#### Exercise:
Whatever appears in the listing, return all of it exactly.

________________

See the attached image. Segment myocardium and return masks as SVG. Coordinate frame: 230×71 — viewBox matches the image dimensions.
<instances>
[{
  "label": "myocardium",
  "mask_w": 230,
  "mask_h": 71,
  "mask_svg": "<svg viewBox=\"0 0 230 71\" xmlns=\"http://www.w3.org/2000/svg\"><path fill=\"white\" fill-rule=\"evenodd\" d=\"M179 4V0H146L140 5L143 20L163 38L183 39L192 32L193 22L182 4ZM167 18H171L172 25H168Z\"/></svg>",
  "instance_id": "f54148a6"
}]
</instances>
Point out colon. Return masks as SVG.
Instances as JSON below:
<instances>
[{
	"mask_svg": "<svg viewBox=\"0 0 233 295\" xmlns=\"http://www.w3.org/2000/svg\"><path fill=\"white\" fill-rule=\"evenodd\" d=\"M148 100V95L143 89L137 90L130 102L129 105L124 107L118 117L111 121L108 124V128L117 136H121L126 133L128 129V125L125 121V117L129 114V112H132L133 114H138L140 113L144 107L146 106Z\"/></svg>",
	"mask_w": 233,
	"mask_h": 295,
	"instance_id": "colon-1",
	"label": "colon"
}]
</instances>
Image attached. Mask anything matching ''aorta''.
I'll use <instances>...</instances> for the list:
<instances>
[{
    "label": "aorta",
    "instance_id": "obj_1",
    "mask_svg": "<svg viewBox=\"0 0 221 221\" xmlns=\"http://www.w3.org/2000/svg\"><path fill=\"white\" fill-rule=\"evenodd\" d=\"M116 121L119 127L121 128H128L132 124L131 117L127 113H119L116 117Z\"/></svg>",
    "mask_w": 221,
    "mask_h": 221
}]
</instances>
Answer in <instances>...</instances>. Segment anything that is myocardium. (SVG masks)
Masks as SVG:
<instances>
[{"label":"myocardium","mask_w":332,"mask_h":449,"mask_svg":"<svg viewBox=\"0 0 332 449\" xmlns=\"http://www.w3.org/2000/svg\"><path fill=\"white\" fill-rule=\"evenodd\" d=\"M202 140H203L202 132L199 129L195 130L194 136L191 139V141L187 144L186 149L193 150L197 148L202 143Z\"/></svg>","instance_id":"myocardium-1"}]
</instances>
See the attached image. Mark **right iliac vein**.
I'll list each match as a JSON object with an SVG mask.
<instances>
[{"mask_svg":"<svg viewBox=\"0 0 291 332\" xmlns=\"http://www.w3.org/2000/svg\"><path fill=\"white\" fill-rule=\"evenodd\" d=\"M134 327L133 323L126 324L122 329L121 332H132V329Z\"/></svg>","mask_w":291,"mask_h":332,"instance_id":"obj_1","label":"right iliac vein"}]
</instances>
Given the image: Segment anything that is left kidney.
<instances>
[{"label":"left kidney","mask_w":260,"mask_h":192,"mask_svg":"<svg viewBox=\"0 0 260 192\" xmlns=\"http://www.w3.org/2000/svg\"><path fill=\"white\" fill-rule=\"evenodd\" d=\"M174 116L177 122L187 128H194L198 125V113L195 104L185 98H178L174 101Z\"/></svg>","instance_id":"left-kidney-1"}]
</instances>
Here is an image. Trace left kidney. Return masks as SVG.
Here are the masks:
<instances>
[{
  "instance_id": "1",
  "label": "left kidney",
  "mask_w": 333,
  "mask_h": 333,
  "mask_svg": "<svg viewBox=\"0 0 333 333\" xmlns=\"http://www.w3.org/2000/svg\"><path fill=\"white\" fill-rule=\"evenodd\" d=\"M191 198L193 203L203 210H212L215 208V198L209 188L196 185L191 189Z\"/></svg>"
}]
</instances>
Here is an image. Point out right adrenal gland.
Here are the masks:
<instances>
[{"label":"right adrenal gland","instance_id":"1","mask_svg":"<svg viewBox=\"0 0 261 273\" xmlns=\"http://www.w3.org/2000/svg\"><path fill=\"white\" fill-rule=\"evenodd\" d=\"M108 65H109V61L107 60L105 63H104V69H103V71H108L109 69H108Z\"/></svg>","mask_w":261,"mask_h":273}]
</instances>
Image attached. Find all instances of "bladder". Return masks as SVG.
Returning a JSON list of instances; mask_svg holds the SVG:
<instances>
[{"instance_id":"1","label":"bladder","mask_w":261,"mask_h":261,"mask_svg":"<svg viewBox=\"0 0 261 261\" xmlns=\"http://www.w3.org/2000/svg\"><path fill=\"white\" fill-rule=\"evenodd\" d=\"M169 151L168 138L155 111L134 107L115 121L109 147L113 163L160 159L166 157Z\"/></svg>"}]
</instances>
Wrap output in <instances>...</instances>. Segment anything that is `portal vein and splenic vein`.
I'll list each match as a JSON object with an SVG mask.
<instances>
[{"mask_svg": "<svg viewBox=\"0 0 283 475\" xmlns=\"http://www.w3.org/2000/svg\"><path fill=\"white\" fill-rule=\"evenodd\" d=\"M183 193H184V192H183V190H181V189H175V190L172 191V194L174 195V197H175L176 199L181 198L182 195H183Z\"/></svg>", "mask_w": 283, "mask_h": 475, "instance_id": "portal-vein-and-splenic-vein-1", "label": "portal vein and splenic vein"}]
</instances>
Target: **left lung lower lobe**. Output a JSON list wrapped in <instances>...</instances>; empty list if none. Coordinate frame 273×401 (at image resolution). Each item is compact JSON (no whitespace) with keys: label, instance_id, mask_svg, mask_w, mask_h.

________________

#### Answer space:
See the attached image. Segment myocardium and return masks as SVG. Coordinate frame: 230×71 — viewBox matches the image dimensions.
<instances>
[{
  "label": "myocardium",
  "mask_w": 230,
  "mask_h": 71,
  "mask_svg": "<svg viewBox=\"0 0 230 71\" xmlns=\"http://www.w3.org/2000/svg\"><path fill=\"white\" fill-rule=\"evenodd\" d=\"M179 4V0H146L140 5L143 20L163 38L183 39L192 32L193 22L182 4ZM167 18H171L172 25H168Z\"/></svg>",
  "instance_id": "f54148a6"
}]
</instances>
Point out colon. Return masks as SVG.
Instances as JSON below:
<instances>
[{
	"mask_svg": "<svg viewBox=\"0 0 233 295\" xmlns=\"http://www.w3.org/2000/svg\"><path fill=\"white\" fill-rule=\"evenodd\" d=\"M148 100V95L143 89L137 90L130 102L129 105L124 107L118 117L111 121L108 124V128L117 136H121L126 133L128 129V125L125 121V117L129 114V112H132L133 114H138L140 113L144 107L146 106Z\"/></svg>",
	"mask_w": 233,
	"mask_h": 295,
	"instance_id": "colon-1",
	"label": "colon"
}]
</instances>
Image attached. Mask anything matching ''aorta''.
I'll use <instances>...</instances> for the list:
<instances>
[{
    "label": "aorta",
    "instance_id": "obj_1",
    "mask_svg": "<svg viewBox=\"0 0 221 221\" xmlns=\"http://www.w3.org/2000/svg\"><path fill=\"white\" fill-rule=\"evenodd\" d=\"M116 121L119 127L121 128H128L132 124L131 117L127 113H119L116 117Z\"/></svg>",
    "mask_w": 221,
    "mask_h": 221
}]
</instances>
Answer in <instances>...</instances>. Segment anything that is myocardium. (SVG masks)
Masks as SVG:
<instances>
[{"label":"myocardium","mask_w":332,"mask_h":449,"mask_svg":"<svg viewBox=\"0 0 332 449\" xmlns=\"http://www.w3.org/2000/svg\"><path fill=\"white\" fill-rule=\"evenodd\" d=\"M202 140H203L202 132L199 129L195 130L194 136L191 139V141L187 144L186 149L193 150L197 148L202 143Z\"/></svg>","instance_id":"myocardium-1"}]
</instances>
See the attached image. Mark **right iliac vein**.
I'll list each match as a JSON object with an SVG mask.
<instances>
[{"mask_svg":"<svg viewBox=\"0 0 291 332\" xmlns=\"http://www.w3.org/2000/svg\"><path fill=\"white\" fill-rule=\"evenodd\" d=\"M134 327L133 323L126 324L122 329L121 332H132V329Z\"/></svg>","mask_w":291,"mask_h":332,"instance_id":"obj_1","label":"right iliac vein"}]
</instances>
Given the image: Segment anything that is left kidney.
<instances>
[{"label":"left kidney","mask_w":260,"mask_h":192,"mask_svg":"<svg viewBox=\"0 0 260 192\" xmlns=\"http://www.w3.org/2000/svg\"><path fill=\"white\" fill-rule=\"evenodd\" d=\"M174 116L177 122L187 128H194L198 125V113L195 104L185 98H178L174 101Z\"/></svg>","instance_id":"left-kidney-1"}]
</instances>
Here is an image. Trace left kidney. Return masks as SVG.
Here are the masks:
<instances>
[{
  "instance_id": "1",
  "label": "left kidney",
  "mask_w": 333,
  "mask_h": 333,
  "mask_svg": "<svg viewBox=\"0 0 333 333\" xmlns=\"http://www.w3.org/2000/svg\"><path fill=\"white\" fill-rule=\"evenodd\" d=\"M191 198L193 203L203 210H212L215 208V198L209 188L196 185L191 189Z\"/></svg>"
}]
</instances>
Here is an image. Point out right adrenal gland.
Here are the masks:
<instances>
[{"label":"right adrenal gland","instance_id":"1","mask_svg":"<svg viewBox=\"0 0 261 273\" xmlns=\"http://www.w3.org/2000/svg\"><path fill=\"white\" fill-rule=\"evenodd\" d=\"M108 65H109V61L107 60L105 63H104V69H103V71H108L109 69H108Z\"/></svg>","mask_w":261,"mask_h":273}]
</instances>
Image attached. Find all instances of "bladder". Return masks as SVG.
Returning a JSON list of instances; mask_svg holds the SVG:
<instances>
[{"instance_id":"1","label":"bladder","mask_w":261,"mask_h":261,"mask_svg":"<svg viewBox=\"0 0 261 261\" xmlns=\"http://www.w3.org/2000/svg\"><path fill=\"white\" fill-rule=\"evenodd\" d=\"M169 151L168 138L155 111L134 107L115 121L109 147L113 163L160 159L166 157Z\"/></svg>"}]
</instances>
Wrap output in <instances>...</instances>. Segment anything that is `portal vein and splenic vein`.
I'll list each match as a JSON object with an SVG mask.
<instances>
[{"mask_svg": "<svg viewBox=\"0 0 283 475\" xmlns=\"http://www.w3.org/2000/svg\"><path fill=\"white\" fill-rule=\"evenodd\" d=\"M183 193H184V192H183V190H181V189H175V190L172 191V194L174 195V197H175L176 199L181 198L182 195H183Z\"/></svg>", "mask_w": 283, "mask_h": 475, "instance_id": "portal-vein-and-splenic-vein-1", "label": "portal vein and splenic vein"}]
</instances>
Target: **left lung lower lobe**. Output a JSON list wrapped in <instances>...</instances>; empty list if none. Coordinate frame 273×401 (at image resolution). Each item is compact JSON (no whitespace) with keys: label, instance_id, mask_svg, mask_w, mask_h.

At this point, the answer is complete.